Betsy loves this job, though it’s worn at her nerves for years. At times, you’ll see her hands shake when she drinks her morning tea, but they never quiver when drawing from a port or holding a girl’s hair as she vomits her chemo. The kids call her “Mamma B.” Betsy’s lab coat—only she wears one—is always hiding a sticker or a sucker or some kind of treat. You’ll follow her the first month or two, watching in awe as a six-year-old child laughs at her through his violent chills.
     Slowly you will learn that Betsy has her secrets. They’re whispered in the cafeteria. They are the sideways glances on the elevator. Even some of the older children, who’ve been here longer, gossip about it in the chemo room. You’ll catch bits and pieces of these conversations. Betsy’s husband killed himself, a single gunshot wound to the head. Betsy found him on the kitchen floor. You’ll listen in horror as the nurse’s assistants tell you it was a .38. He left a note on the table—“I can’t deal with the death anymore. It’s everywhere, she brings it home.” You’ll learn that this unit affects more than the nurses within it. One day, you’ll come across Betsy crying in the drug lockup. She’ll sniffle and shake her head, smile at you. You’ll understand.

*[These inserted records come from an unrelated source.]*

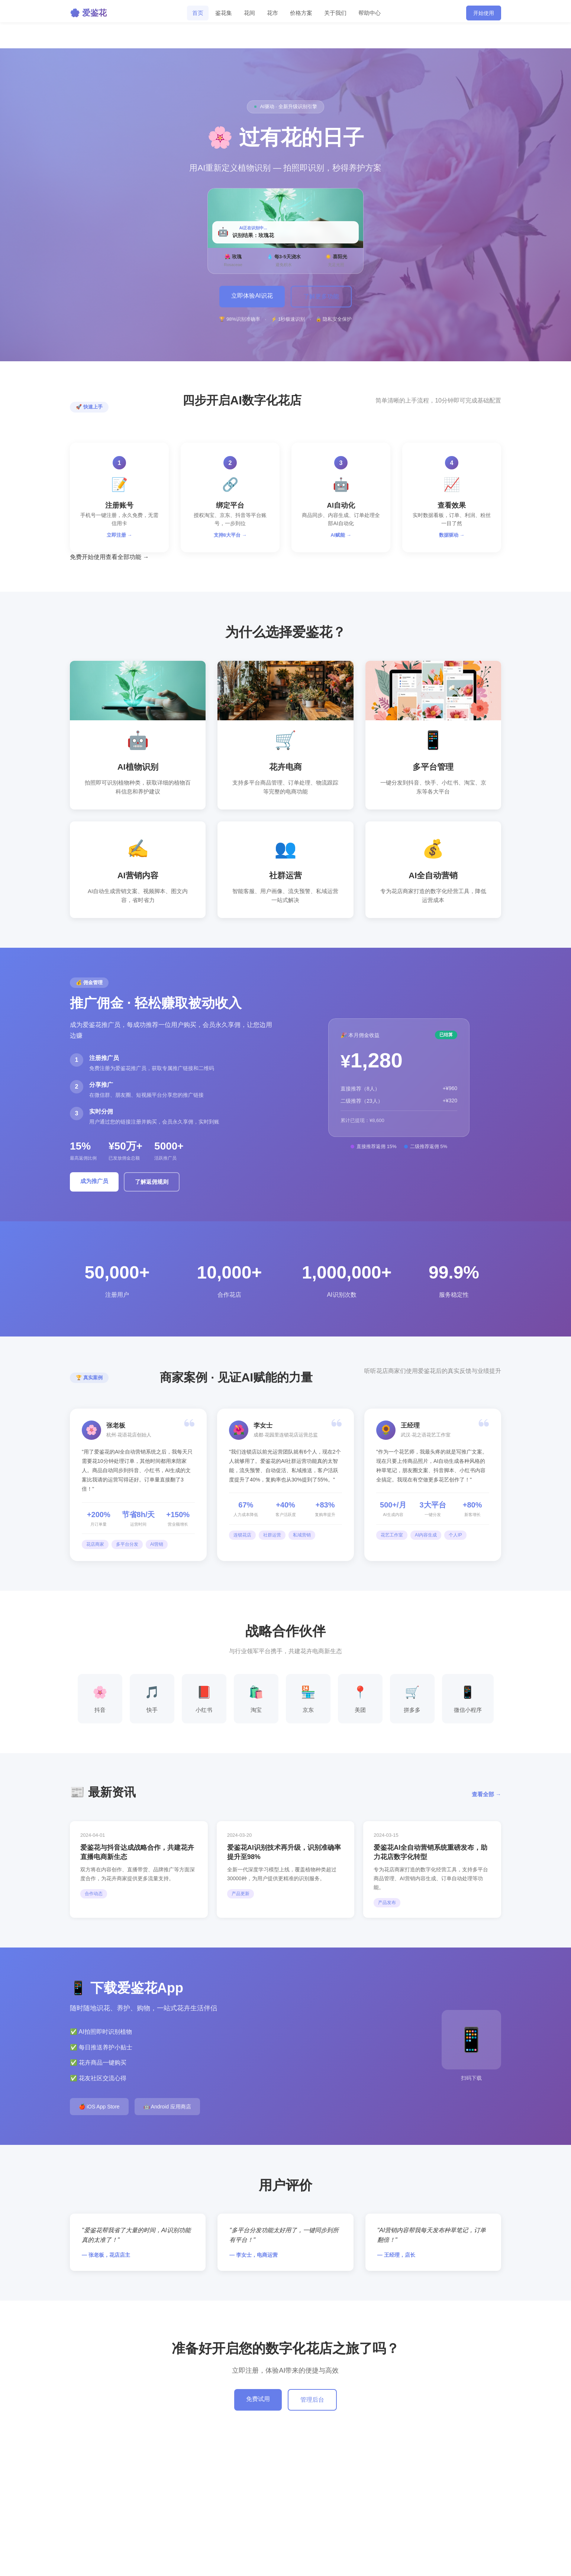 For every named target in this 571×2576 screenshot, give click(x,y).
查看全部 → (486, 1794)
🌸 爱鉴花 (88, 12)
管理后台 (312, 2399)
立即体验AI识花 (251, 295)
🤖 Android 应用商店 (167, 2107)
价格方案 (301, 13)
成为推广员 (94, 1181)
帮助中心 (369, 13)
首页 (197, 13)
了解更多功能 (321, 296)
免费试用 (258, 2399)
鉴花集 (223, 13)
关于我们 (335, 13)
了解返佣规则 (151, 1182)
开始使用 (483, 13)
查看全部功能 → (127, 557)
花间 (249, 13)
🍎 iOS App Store (99, 2107)
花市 (272, 13)
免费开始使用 (88, 557) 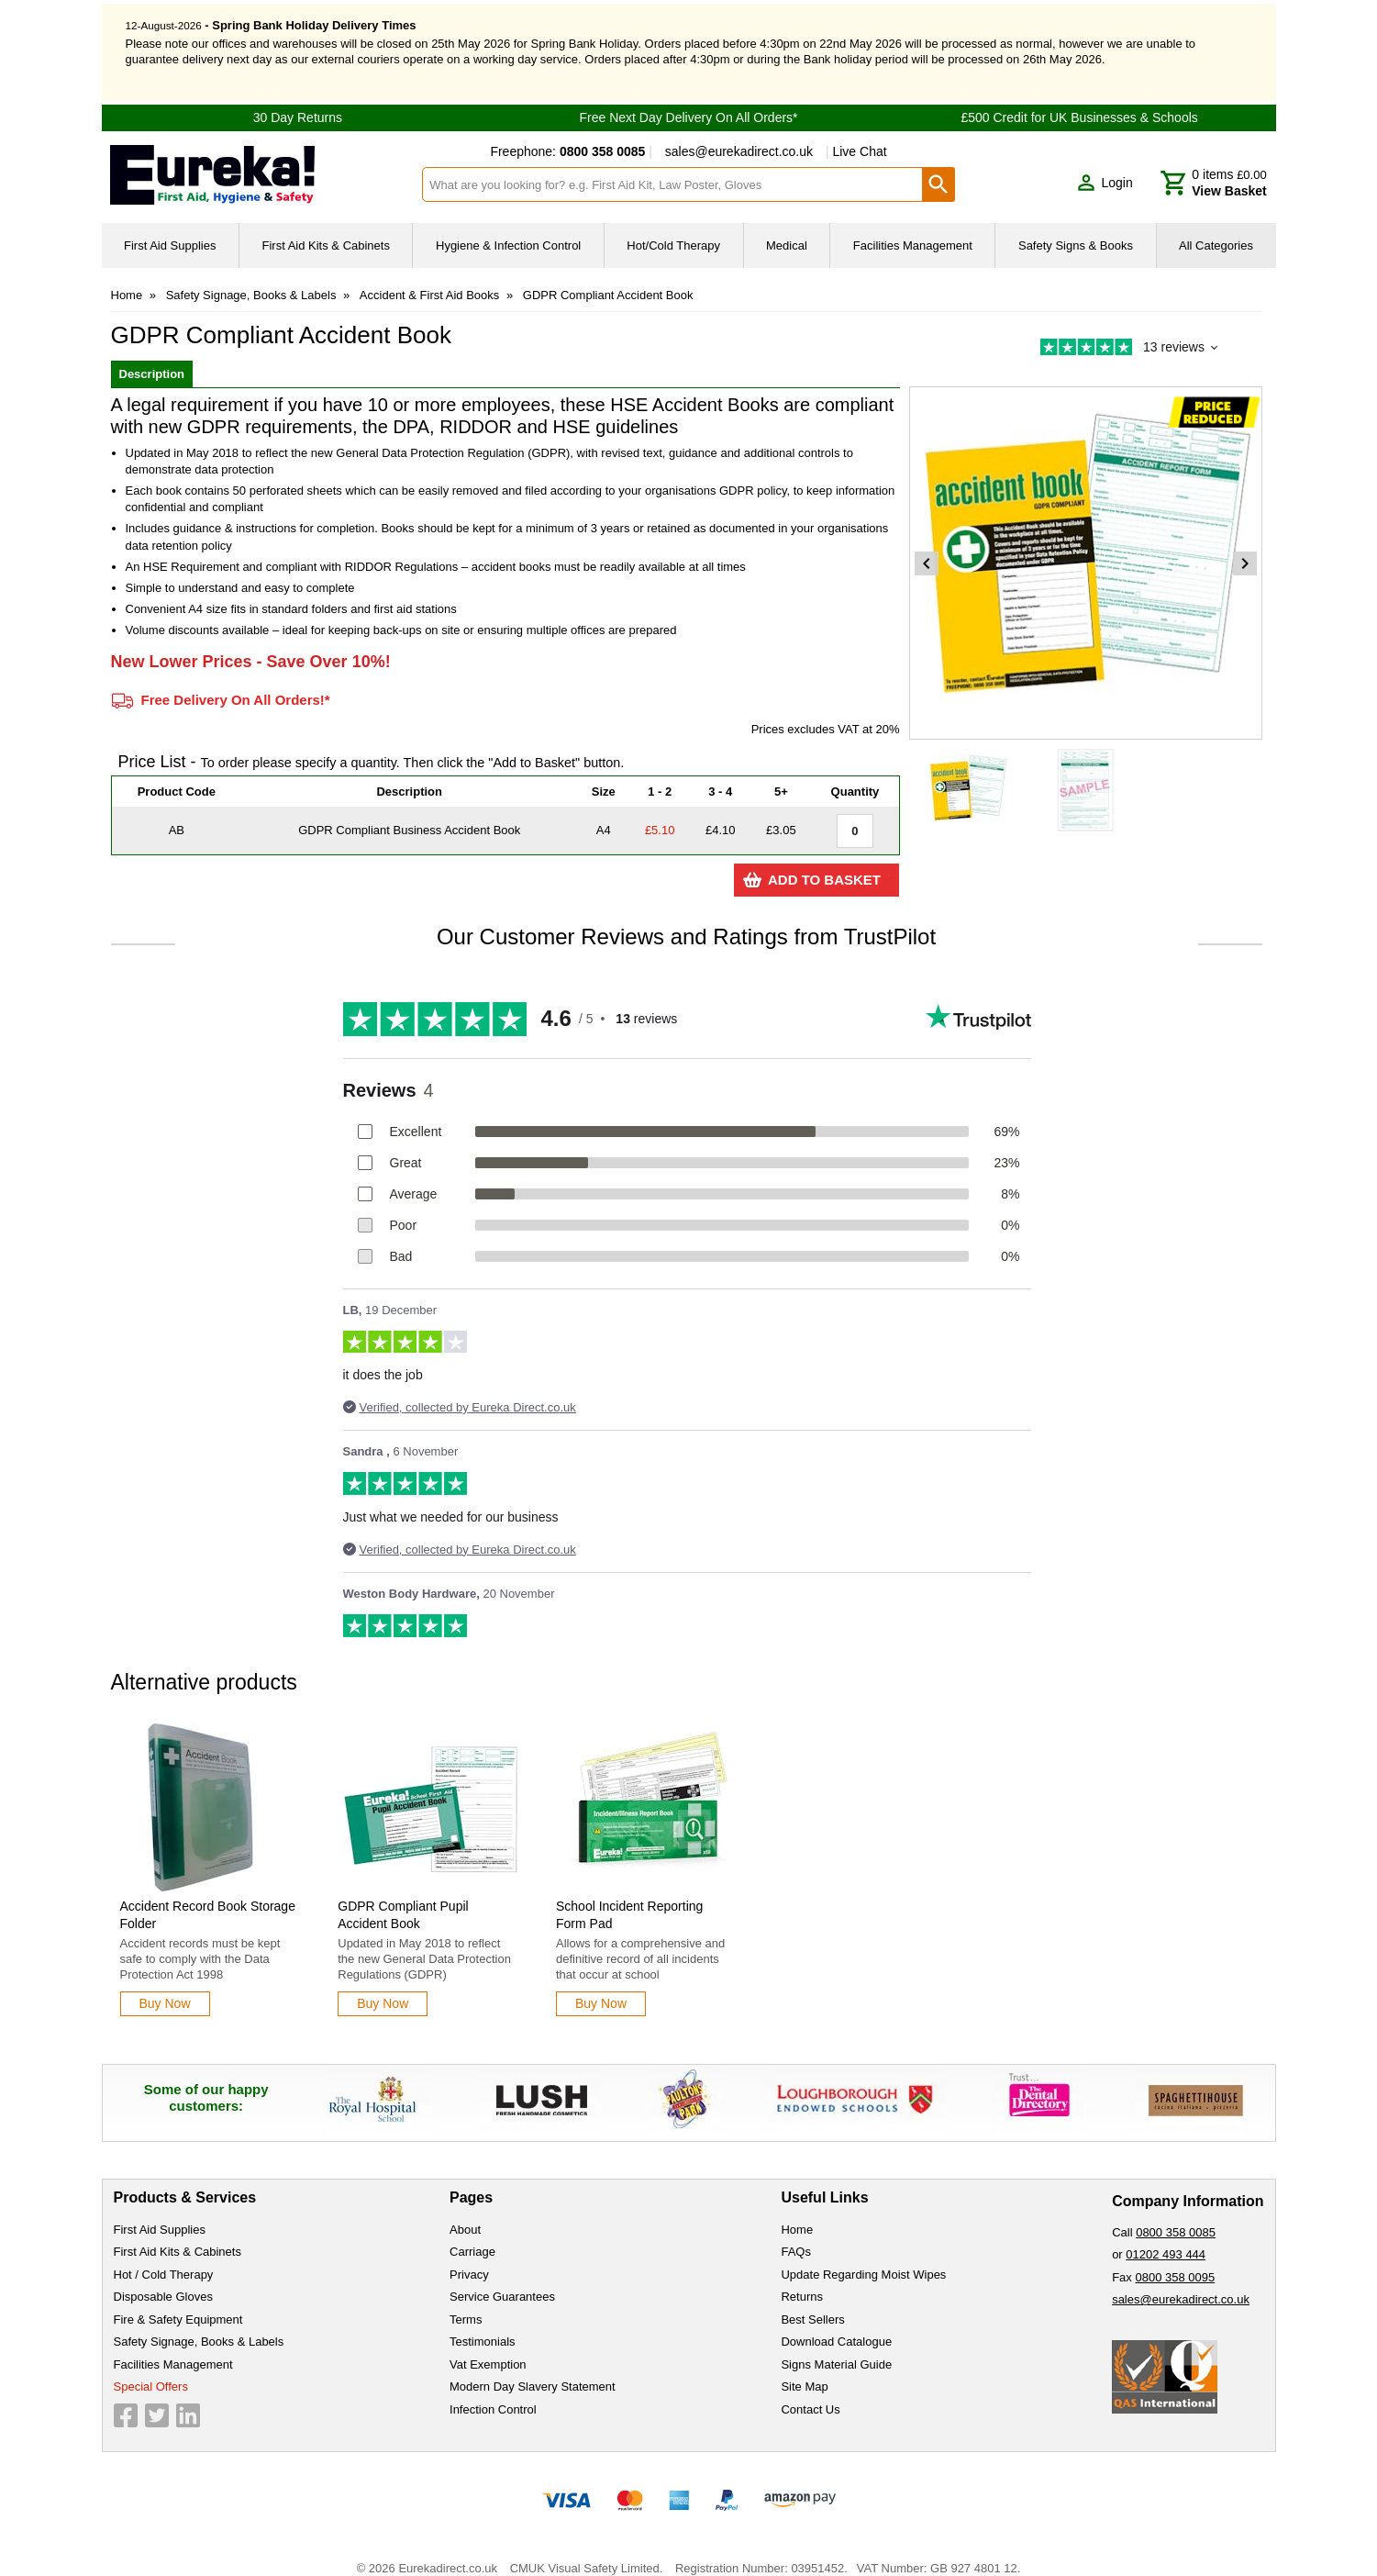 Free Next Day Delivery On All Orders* (688, 102)
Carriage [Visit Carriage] (472, 2236)
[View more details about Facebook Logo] (126, 2399)
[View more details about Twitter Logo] (157, 2399)
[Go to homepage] (254, 159)
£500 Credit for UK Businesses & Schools (1079, 102)
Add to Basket (824, 863)
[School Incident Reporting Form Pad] (648, 1852)
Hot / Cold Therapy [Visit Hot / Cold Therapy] (164, 2258)
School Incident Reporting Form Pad (629, 1898)
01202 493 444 (1165, 2239)
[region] (212, 1791)
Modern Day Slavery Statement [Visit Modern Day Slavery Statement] (533, 2371)
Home (127, 279)
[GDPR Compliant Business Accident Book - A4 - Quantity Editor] (855, 814)
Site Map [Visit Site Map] (804, 2371)
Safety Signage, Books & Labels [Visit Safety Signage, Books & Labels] (199, 2326)
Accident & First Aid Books (429, 279)
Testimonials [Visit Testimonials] (483, 2326)
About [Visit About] (465, 2213)
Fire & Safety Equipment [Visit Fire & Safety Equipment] (178, 2303)
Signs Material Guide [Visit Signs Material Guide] (836, 2348)
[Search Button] (938, 168)
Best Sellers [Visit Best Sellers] (812, 2303)
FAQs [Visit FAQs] (796, 2236)
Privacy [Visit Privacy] (469, 2258)
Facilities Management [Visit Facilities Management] (173, 2348)
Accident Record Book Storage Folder (207, 1898)
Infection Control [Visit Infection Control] (493, 2393)
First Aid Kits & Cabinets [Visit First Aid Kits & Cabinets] (177, 2236)
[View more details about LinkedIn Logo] (188, 2399)
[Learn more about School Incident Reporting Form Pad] (601, 1988)
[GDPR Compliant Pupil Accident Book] (430, 1852)
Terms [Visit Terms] (466, 2303)
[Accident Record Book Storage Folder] (213, 1852)
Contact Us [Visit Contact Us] (810, 2393)
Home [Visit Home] (797, 2213)
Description (152, 358)
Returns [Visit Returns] (802, 2281)
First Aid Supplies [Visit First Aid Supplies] (159, 2213)
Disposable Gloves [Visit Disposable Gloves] (163, 2281)
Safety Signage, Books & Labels (251, 279)
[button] (1104, 166)
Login (1117, 166)
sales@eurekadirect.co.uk (739, 135)
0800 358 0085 (1176, 2216)
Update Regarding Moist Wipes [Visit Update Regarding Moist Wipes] (863, 2258)
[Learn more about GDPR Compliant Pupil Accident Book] (383, 1988)
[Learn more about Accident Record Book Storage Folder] (165, 1988)
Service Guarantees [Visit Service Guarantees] (502, 2281)
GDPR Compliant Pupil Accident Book (403, 1898)
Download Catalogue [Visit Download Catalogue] (836, 2326)
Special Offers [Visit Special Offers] (151, 2371)
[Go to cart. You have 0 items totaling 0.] (1213, 166)
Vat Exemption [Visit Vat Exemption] (488, 2348)
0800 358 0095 (1175, 2261)
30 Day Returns (297, 102)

     Ellie is the youngest nurse, right out of nursing school. She has three kids of her own. Sometimes you’ll see them in the playroom with the patients, their dark curly hair standing out against the white flesh of the other children. Her eyes are dark brown. “The abyss,” the other nurses call them. A few of the children can’t look her in the eye. Ellie’s eyes are the kind that when you look at them you feel they bore into your soul. The younger children, just becoming accustomed to conversation, will dart their gaze back and forth, looking for a spot to look at that is less intense. Ellie can tell when the children are lying, when they’re fake crying for attention, or when they’re suppressing pain to be strong.
     She brings the toy cart around every morning before lab work and chemo and doctor visits. Each child gets to pick a properly sanitized, thoroughly washed animal from the cart each day to “be his friend.” Toys from home are not allowed in Peds. Germs are everyone’s worst fear. Ellie also teaches the children how to wash their hands before and after dinner when they get here. Thirty seconds of soap, rub rub rub, rinse rinse rinse, repeat. The younger ones chant it every night and you can hear the hum of their collective voices after dinner, their mantra is the reminder that they’re still there.
Betsy and Ellie drink tea every morning with each other. It is a ritual that none of the other nurses have ever been able to penetrate. When Ellie came to Peds she was in a “bad place,” as they both refer to it. She is married to an autoworker with a drinking problem; you learn that he beat her, though he never touched the children. Ellie sits with you at lunch occasionally, when Betsy has her day off or can’t come into work. She’ll smile shyly at your polite conversation and banter about certain patients that you have in common.
       “You should’ve seen what Nicholas did the other day,” you say, feigning enthusiasm. “Even after his induction he was smiling and laughing, playing with his brother. The gown was too big for Vinnie and Nicholas couldn’t get over his little brother tripping and catching the bottom of it.” You’ll chuckle to yourself. Ellie will smile and nod.